Kejadian nahas tersebut terjadi pada pukul 07.30 WIB ketika kendaraan jenis minibus dan truk kontainer bertabrakan berturut-turut. Kepala Polres Tanah Datar, menjelaskan bahwa kondisi jalan yang basah dan jarak pandang terbatas menjadi faktor pemicu kecelakaan beruntun tersebut. “Kami telah mengamankan lokasi dan mengevakuasi korban ke rumah sakit terdekat. Penyebab pasti masih dalam penyelidikan,” ujar Bapak Andri Yusri, Selasa pagi (21/1/2026).
Para korban yang meninggal langsung dibawa ke RSUD Padang Panjang untuk proses identifikasi, sedangkan korban luka dirawat intensif di RS Yarsi Padang Panjang. Petugas medis melaporkan bahwa sebagian luka yang dialami korban cukup serius, termasuk patah tulang dan cedera internal, sehingga memerlukan penanganan lebih lanjut.
Warga sekitar menyatakan suasana lokasi kecelakaan sangat mencekam, dengan suara benturan keras dan kepulan asap dari kendaraan yang ringsek. Ibuk Siti Aminah, salah seorang saksi mata, menceritakan, “Saya sedang melewati jalan itu ketika truk dan minibus bertabrakan. Suasananya sangat menakutkan dan banyak orang berlarian untuk membantu korban.” Suasana penanganan korban berlangsung hingga siang hari dengan melibatkan relawan dan petugas kepolisian.

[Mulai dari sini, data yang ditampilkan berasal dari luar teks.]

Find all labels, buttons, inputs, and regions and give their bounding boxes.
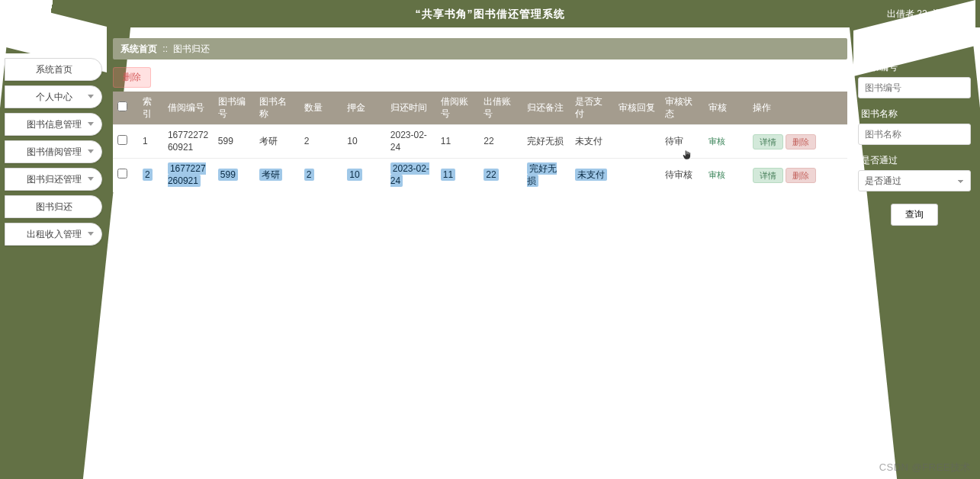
detail-button[interactable]: 详情 — [753, 168, 783, 183]
cell-borrow-acc: 11 — [436, 125, 480, 159]
cell-borrow-no: 1677227260921 — [163, 159, 214, 192]
col-deposit: 押金 — [342, 92, 386, 125]
cell-ops: 详情删除 — [748, 159, 847, 192]
cell-deposit: 10 — [342, 125, 386, 159]
cell-qty: 2 — [300, 159, 343, 192]
cell-lender-acc: 22 — [479, 125, 522, 159]
return-table: 索引 借阅编号 图书编号 图书名称 数量 押金 归还时间 借阅账号 出借账号 归… — [113, 92, 847, 192]
col-book-no: 图书编号 — [214, 92, 255, 125]
col-remark: 归还备注 — [522, 92, 571, 125]
cell-audit: 审核 — [704, 125, 749, 159]
toolbar: 删除 — [113, 64, 847, 92]
row-checkbox[interactable] — [117, 135, 127, 145]
sidebar-item-home[interactable]: 系统首页 — [5, 58, 102, 81]
cell-remark: 完好无损 — [522, 125, 571, 159]
col-borrow-acc: 借阅账号 — [436, 92, 480, 125]
table-row: 21677227260921599考研2102023-02-241122完好无损… — [113, 159, 847, 192]
watermark: CSDN @FREE技术 — [879, 461, 971, 474]
filter-approved-select[interactable]: 是否通过 — [858, 170, 971, 191]
audit-link[interactable]: 审核 — [708, 170, 725, 179]
cell-ops: 详情删除 — [748, 125, 847, 159]
cell-borrow-no: 1677227260921 — [163, 125, 214, 159]
cell-lender-acc: 22 — [479, 159, 522, 192]
cell-return-time: 2023-02-24 — [386, 125, 436, 159]
col-ops: 操作 — [748, 92, 847, 125]
audit-link[interactable]: 审核 — [708, 137, 725, 146]
filter-approved-label: 是否通过 — [858, 151, 971, 170]
filter-book-no-input[interactable] — [858, 77, 971, 98]
cell-return-time: 2023-02-24 — [386, 159, 436, 192]
batch-delete-button[interactable]: 删除 — [113, 67, 151, 88]
breadcrumb-current: 图书归还 — [173, 43, 210, 54]
cell-paid: 未支付 — [570, 125, 614, 159]
sidebar-item-return[interactable]: 图书归还管理 — [5, 168, 102, 191]
cell-checkbox — [113, 159, 138, 192]
breadcrumb-separator: :: — [159, 43, 171, 54]
col-paid: 是否支付 — [570, 92, 614, 125]
sidebar-item-book-info[interactable]: 图书信息管理 — [5, 113, 102, 136]
sidebar-item-borrow[interactable]: 图书借阅管理 — [5, 140, 102, 163]
cell-audit: 审核 — [704, 159, 749, 192]
cell-book-no: 599 — [214, 159, 255, 192]
cell-status: 待审核 — [660, 159, 704, 192]
cell-remark: 完好无损 — [522, 159, 571, 192]
cell-book-name: 考研 — [255, 125, 300, 159]
sidebar-menu: 系统首页 个人中心 图书信息管理 图书借阅管理 图书归还管理 图书归还 出租收入… — [0, 58, 107, 246]
cell-reply — [614, 125, 660, 159]
sidebar-item-income[interactable]: 出租收入管理 — [5, 223, 102, 246]
cell-book-name: 考研 — [255, 159, 300, 192]
query-button[interactable]: 查询 — [891, 204, 938, 226]
col-return-time: 归还时间 — [386, 92, 436, 125]
delete-button[interactable]: 删除 — [786, 168, 816, 183]
col-lender-acc: 出借账号 — [479, 92, 522, 125]
cell-checkbox — [113, 125, 138, 159]
select-all-checkbox[interactable] — [117, 101, 127, 111]
filter-book-name-label: 图书名称 — [858, 104, 971, 124]
filter-book-no-label: 图书编号 — [858, 58, 971, 77]
breadcrumb: 系统首页 :: 图书归还 — [113, 38, 847, 59]
col-reply: 审核回复 — [614, 92, 660, 125]
detail-button[interactable]: 详情 — [753, 134, 783, 149]
col-index: 索引 — [138, 92, 163, 125]
cell-status: 待审 — [660, 125, 704, 159]
col-qty: 数量 — [300, 92, 343, 125]
table-row: 11677227260921599考研2102023-02-241122完好无损… — [113, 125, 847, 159]
cell-reply — [614, 159, 660, 192]
col-audit: 审核 — [704, 92, 749, 125]
filter-book-name-input[interactable] — [858, 124, 971, 145]
top-bar: “共享书角”图书借还管理系统 出借者 22 退出登录 — [0, 0, 980, 27]
cell-borrow-acc: 11 — [436, 159, 480, 192]
col-status: 审核状态 — [660, 92, 704, 125]
breadcrumb-home[interactable]: 系统首页 — [120, 43, 157, 54]
sidebar-item-return-sub[interactable]: 图书归还 — [5, 195, 102, 218]
delete-button[interactable]: 删除 — [786, 134, 816, 149]
cell-qty: 2 — [300, 125, 343, 159]
cell-deposit: 10 — [342, 159, 386, 192]
sidebar-item-profile[interactable]: 个人中心 — [5, 85, 102, 108]
cell-index: 2 — [138, 159, 163, 192]
filter-panel: 图书编号 图书名称 是否通过 是否通过 查询 — [853, 58, 975, 226]
cell-index: 1 — [138, 125, 163, 159]
col-book-name: 图书名称 — [255, 92, 300, 125]
system-title: “共享书角”图书借还管理系统 — [416, 0, 565, 27]
cell-paid: 未支付 — [570, 159, 614, 192]
table-header-row: 索引 借阅编号 图书编号 图书名称 数量 押金 归还时间 借阅账号 出借账号 归… — [113, 92, 847, 125]
cell-book-no: 599 — [214, 125, 255, 159]
col-borrow-no: 借阅编号 — [163, 92, 214, 125]
row-checkbox[interactable] — [117, 169, 127, 178]
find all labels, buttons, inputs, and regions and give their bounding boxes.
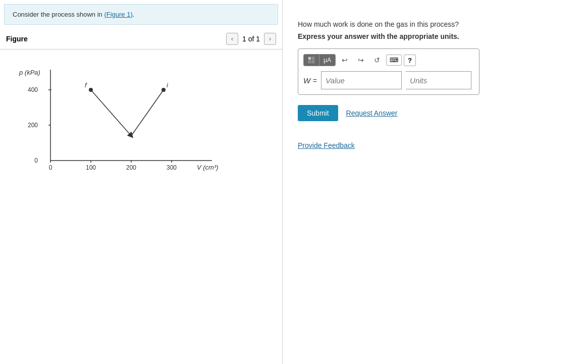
- svg-text:i: i: [167, 81, 169, 89]
- question-text: How much work is done on the gas in this…: [298, 20, 573, 28]
- undo-button[interactable]: ↩: [338, 54, 352, 66]
- figure-title: Figure: [6, 35, 28, 43]
- svg-line-17: [91, 90, 131, 136]
- svg-rect-24: [312, 57, 314, 60]
- chart-container: p (kPa) 400 200 0: [5, 55, 277, 197]
- help-button[interactable]: ?: [404, 55, 416, 66]
- svg-rect-26: [312, 61, 314, 63]
- action-row: Submit Request Answer: [298, 105, 573, 121]
- figure-section: Figure ‹ 1 of 1 › p (kPa): [0, 29, 282, 364]
- help-label: ?: [408, 57, 412, 64]
- question-suffix: .: [133, 11, 135, 18]
- grid-icon: [308, 57, 315, 64]
- figure-pagination: 1 of 1: [242, 35, 260, 43]
- svg-text:300: 300: [167, 164, 177, 171]
- mu-label: μA: [324, 57, 331, 64]
- undo-icon: ↩: [342, 56, 348, 64]
- svg-point-19: [89, 88, 93, 92]
- request-answer-button[interactable]: Request Answer: [346, 109, 398, 117]
- right-panel: How much work is done on the gas in this…: [283, 0, 588, 364]
- left-panel: Consider the process shown in (Figure 1)…: [0, 0, 283, 364]
- svg-line-18: [131, 90, 164, 136]
- figure-content: p (kPa) 400 200 0: [0, 49, 282, 364]
- svg-text:200: 200: [126, 164, 136, 171]
- svg-text:100: 100: [86, 164, 96, 171]
- input-row: W =: [303, 71, 474, 89]
- svg-text:400: 400: [28, 86, 38, 93]
- question-text: Consider the process shown in: [13, 11, 104, 18]
- figure-link[interactable]: (Figure 1): [104, 11, 132, 18]
- svg-rect-23: [308, 57, 311, 60]
- svg-text:0: 0: [49, 164, 52, 171]
- figure-header: Figure ‹ 1 of 1 ›: [0, 29, 282, 49]
- svg-text:V (cm³): V (cm³): [197, 164, 219, 171]
- units-input[interactable]: [406, 71, 471, 89]
- value-input[interactable]: [321, 71, 402, 89]
- prev-figure-button[interactable]: ‹: [226, 33, 238, 45]
- next-figure-button[interactable]: ›: [264, 33, 276, 45]
- svg-text:0: 0: [34, 157, 38, 164]
- keyboard-icon: ⌨: [390, 57, 398, 64]
- mu-button[interactable]: μA: [319, 55, 335, 66]
- refresh-button[interactable]: ↺: [370, 54, 384, 66]
- keyboard-button[interactable]: ⌨: [386, 55, 402, 66]
- format-btn-group: μA: [303, 54, 336, 66]
- w-label: W =: [303, 76, 317, 85]
- svg-text:200: 200: [28, 122, 38, 129]
- answer-box: μA ↩ ↪ ↺ ⌨ ? W =: [298, 48, 479, 95]
- y-axis-label: p (kPa): [19, 69, 40, 76]
- answer-instruction: Express your answer with the appropriate…: [298, 32, 573, 40]
- toolbar: μA ↩ ↪ ↺ ⌨ ?: [303, 54, 474, 66]
- grid-button[interactable]: [304, 55, 319, 66]
- pv-chart: p (kPa) 400 200 0: [10, 60, 252, 191]
- provide-feedback-button[interactable]: Provide Feedback: [298, 141, 355, 149]
- figure-nav: ‹ 1 of 1 ›: [226, 33, 276, 45]
- svg-rect-25: [308, 61, 311, 63]
- refresh-icon: ↺: [374, 56, 380, 64]
- submit-button[interactable]: Submit: [298, 105, 338, 121]
- redo-icon: ↪: [358, 56, 364, 64]
- svg-point-21: [162, 88, 166, 92]
- svg-text:f: f: [85, 81, 87, 89]
- redo-button[interactable]: ↪: [354, 54, 368, 66]
- question-box: Consider the process shown in (Figure 1)…: [4, 4, 278, 25]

Pihak kepolisian menegaskan akan melakukan investigasi menyeluruh termasuk memeriksa kondisi kendaraan, rekaman CCTV, dan keterangan saksi untuk memastikan penyebab utama kecelakaan. Bapak Andri Yusri menambahkan, pihaknya juga akan menindaklanjuti setiap kelalaian yang berpotensi menimbulkan kecelakaan serupa di masa depan.
Kecelakaan beruntun ini menjadi peringatan bagi pengendara di wilayah Sumatera Barat untuk selalu meningkatkan kewaspadaan, terutama pada kondisi jalan licin dan cuaca yang tidak menentu. Masyarakat diimbau agar mematuhi rambu lalu lintas dan membatasi kecepatan kendaraan demi keselamatan bersama.